If $ABC$ is an equilateral triangle. $P$ is a variable point inside the triangle or on its sides. We need to find the maximum product of $AP \cdot BP \cdot CP$.
This question is in a Complex Analysis homework. I don't know how can I use the complex analysis (maybe, maximum modulus theorem ) to find the maximum product.
Updated work
Let $z_1$, $z_2$, $z_3$ and $z$ correspond to the vertices $A$, $B$, $C$, and variable point $p$, respectively, then the product function is given by $f(z)=|z-z_1||z-z_2||z-z_3|$, clearly, $(z-z_1)(z-z_2)(z-z_3)$ is nonconstant holomorphic function in $\mathbb{C}$ and so in $\overline{T}$, where $T$ represents the region inside the equilateral triangle. Then by the Maximum modulus Theorem, $f$ attains the maximum on the boundary $\partial T$. To this point, is there a way to find $z$ explicitly that maximize $f$?
Up to a similitude $s(z)=az+b$, we can reduce the issue to equilateral triangle $T$ with vertices:
$$z_1=1, \ \ z_2=\omega, \ \ z_3=\omega^2=\overline{\omega} \ \ \text{with} \ \ \omega=e^{2i \pi/3} $$
Therefore: AP.BP.CP is the absolute value of :
$$(z-1)(z-\omega)(z-\omega^2)=z^3-1$$
The maximum value of this holomorphic function, call it $f(z)$, is reached for a $z$ belonging to the boundary (Maximum Modulus Theorem, as you have noticed). Let us parametrize the line segment from $1$ to $\omega$ in the following way:
$$z=(1-t)+t \omega, \ \ \ \ 0\le t \le 1\tag{1}$$
The image by $f$ of this line segment is the red "drop-like" cubic curve (see equation in the remark below).
The two other sides
$$z'=(1-t)\omega+t \omega^2, \ \ z''=(1-t)\omega^2+t$$
can be written under the form:
$$z'=\omega z, \ \ z''=\omega^2 z \tag{1}$$
Therefore, because $\omega^3=1$ and $(\omega^2)^3=1$, the image by $f$ of these two other sides obtained by taking to the third power expressions (1) gives the same curve!

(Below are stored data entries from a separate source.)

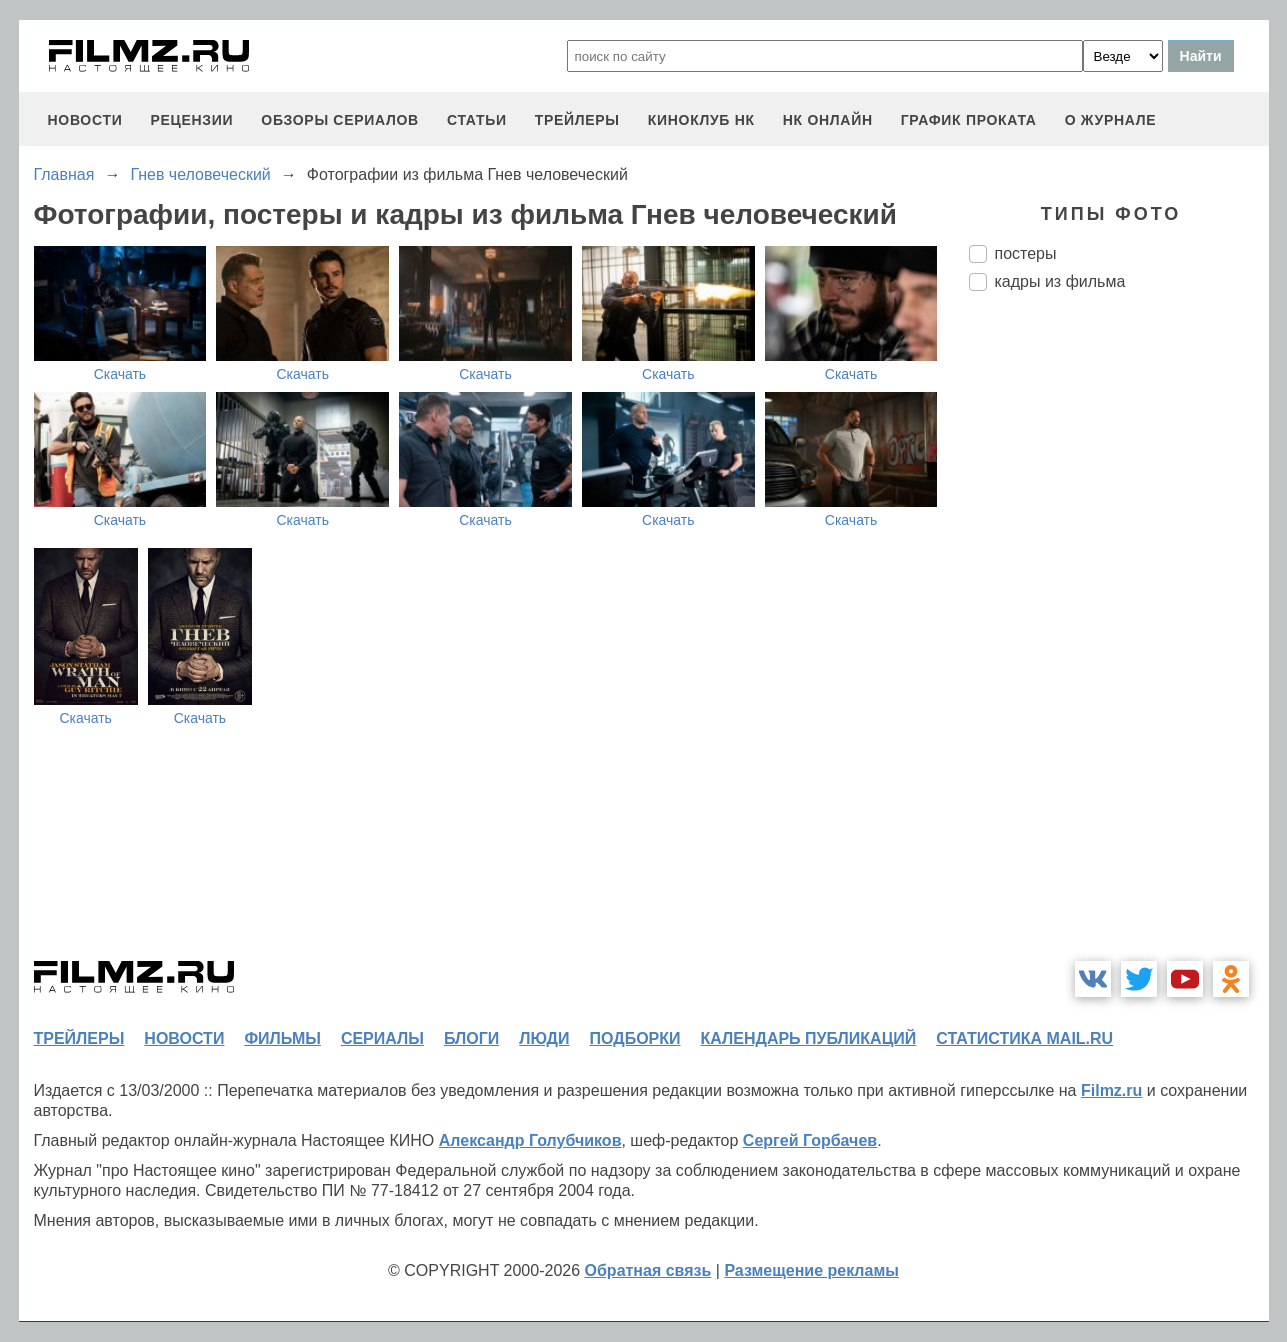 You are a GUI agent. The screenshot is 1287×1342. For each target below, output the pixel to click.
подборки (635, 1038)
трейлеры (577, 120)
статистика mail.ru (1024, 1038)
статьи (477, 120)
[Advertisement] (1119, 641)
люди (544, 1038)
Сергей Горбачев (810, 1140)
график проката (969, 120)
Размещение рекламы (811, 1270)
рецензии (191, 120)
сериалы (382, 1038)
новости (85, 120)
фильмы (282, 1038)
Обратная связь (648, 1270)
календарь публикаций (809, 1038)
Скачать (120, 374)
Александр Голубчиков (530, 1140)
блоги (471, 1038)
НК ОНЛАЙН (828, 120)
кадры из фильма (1060, 281)
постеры (1026, 253)
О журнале (1111, 120)
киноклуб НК (701, 120)
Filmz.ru (1111, 1090)
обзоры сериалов (340, 120)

This is the image $f(\partial T)$. The image by function $f$ of $T$ itself is the inside of the drop. The sister curve described as the image of $\partial T$ by $g(z):=z^3$ is magenta curve.
Considering the red curve, $f(z)=z^3-1$ reaches its maximal value for $z_m^3-1=I'$, which corresponds to:
$$z_m^3=-\tfrac18 \ \ \text{(point I')} \tag{2}$$
Cubic equation (2) has three solutions. As the argument of $I$ is $\pi+k 2 \pi$, the arguments of solutions $z_m$ must be $\pi/3 + k 2 \pi/3$. As the maximum must occur on the boundary, taking $k=0,1,2$ gives points $J_0, J_1, J_2$ resp., i.e., the midpoints of the sides of triangle $T$.
Fig. 1: The three maximizing solutions $J_0, J_1, J_2$.
Remark: The parametric equations of the "drop" obtained by taking the real and imaginary parts of $((1-t)+t \omega)^3$ are
$$(x=1-\tfrac92 t(1-t), \ \ \ y=\tfrac{3\sqrt{3}}{2}t(1-t)(1-2t))$$